* _Directions for this task_:
Each entry should be set down again verbatim, with the images omitted.

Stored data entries
★ ★ ★

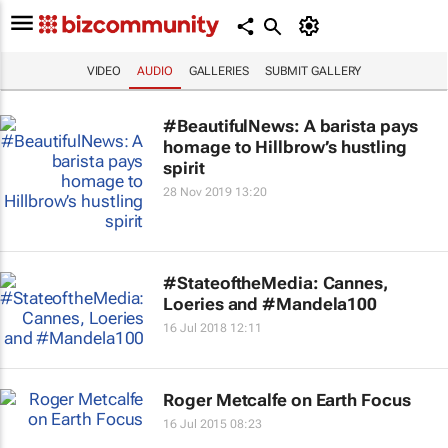
VIDEO
AUDIO
GALLERIES
SUBMIT GALLERY
#BeautifulNews: A barista pays
homage to Hillbrow’s hustling
spirit
28 Nov 2019 13:20
#StateoftheMedia: Cannes,
Loeries and #Mandela100
16 Jul 2018 12:11
Roger Metcalfe on Earth Focus
16 Jul 2015 08:23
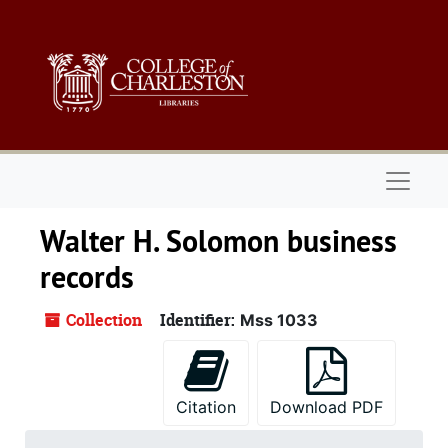
Skip to main content
Naviga
Walter H. Solomon business
records
Collection
Identifier:
Mss 1033
Citation
Download PDF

★ ★ ★

* _The answer_:
VIDEO
AUDIO
GALLERIES
SUBMIT GALLERY
#BeautifulNews: A barista pays
homage to Hillbrow’s hustling
spirit
28 Nov 2019 13:20
#StateoftheMedia: Cannes,
Loeries and #Mandela100
16 Jul 2018 12:11
Roger Metcalfe on Earth Focus
16 Jul 2015 08:23
Skip to main content
Naviga
Walter H. Solomon business
records
Collection
Identifier:
Mss 1033
Citation
Download PDF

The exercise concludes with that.